EV-D68 has been a growing concern in public health due to its association with periodic outbreaks of AFM, notably observed in the United States every other year during late summer months over the past decade. Despite these recurrent outbreaks, there are currently no approved treatments specifically targeting severe EV-D68 infections or AFM. Treatment options are limited to supportive care and therapies for associated immune disorders, which have not undergone comprehensive evaluation.
The NIH-sponsored phase 1 clinical trial is led by principal investigator C. Buddy Creech, M.D., M.P.H., from Vanderbilt University Medical Center, in collaboration with academic centers across the US through the NIAID-funded Infectious Diseases Clinical Research Consortium. The trial aims to evaluate the safety profile, duration in the body, and optimal dosage of an investigational monoclonal antibody known as EV68-228-N.
Developed from a neutralizing antibody isolated at Vanderbilt University Medical Center, EV68-228-N has shown promising results in laboratory models by effectively neutralizing various clinical strains of EV-D68 from multiple epidemic years.

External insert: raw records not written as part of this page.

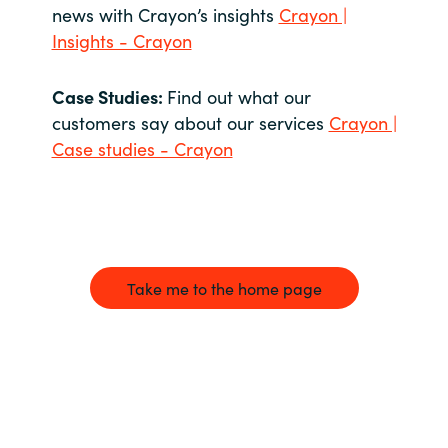
news with Crayon’s insights
Crayon |
Insights - Crayon
Case Studies:
Find out what our
customers say about our services
Crayon |
Case studies - Crayon
Take me to the home page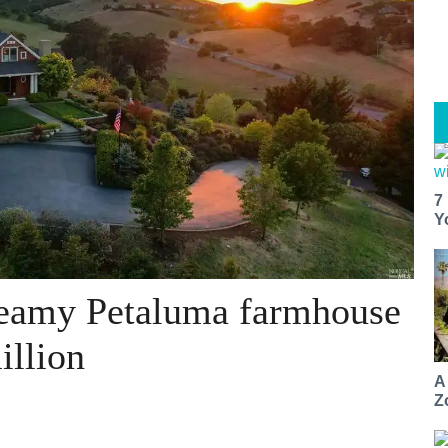
7
Y
reamy Petaluma farmhouse
illion
A
Z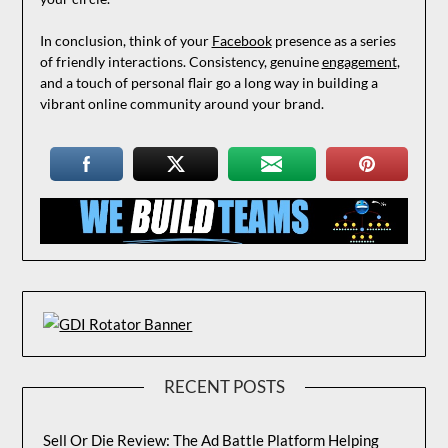
In conclusion, think of your
Facebook
presence as a series
of friendly interactions. Consistency, genuine
engagement
,
and a touch of personal flair go a long way in building a
vibrant online community around your brand.
RECENT POSTS
Sell Or Die Review: The Ad Battle Platform Helping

Manufactured using a plant-based protein development platform by Kbio, Inc., the antibody will be administered intravenously to 36 healthy volunteers aged 18 to 49. This includes a placebo group and three groups receiving different doses of EV68-228-N.
Monitoring will be rigorous, with initial participants observed for at least 72 hours post-treatment before subsequent dosing. Follow-up will involve nine in-person evaluations over the next 120 days to assess safety and efficacy.
EV-D68, first identified in 1962, usually causes mild respiratory symptoms but has been increasingly associated with severe illnesses like AFM. Its prevalence has prompted heightened CDC surveillance since a notable outbreak in 2014, which led to 120 cases of AFM across 34 states. Subsequent years have seen continued detection, particularly during late summer and fall, with notable spikes in 2016 and 2018.
The NIH’s NIAID, dedicated to advancing research on infectious and immune-mediated diseases, underscores the urgency and importance of developing targeted therapies for conditions like EV-D68 and AFM. As part of the US Department of Health and Human Services, NIH remains at the forefront of medical research, striving to improve prevention, diagnosis, and treatment options for a wide spectrum of diseases, both common and rare.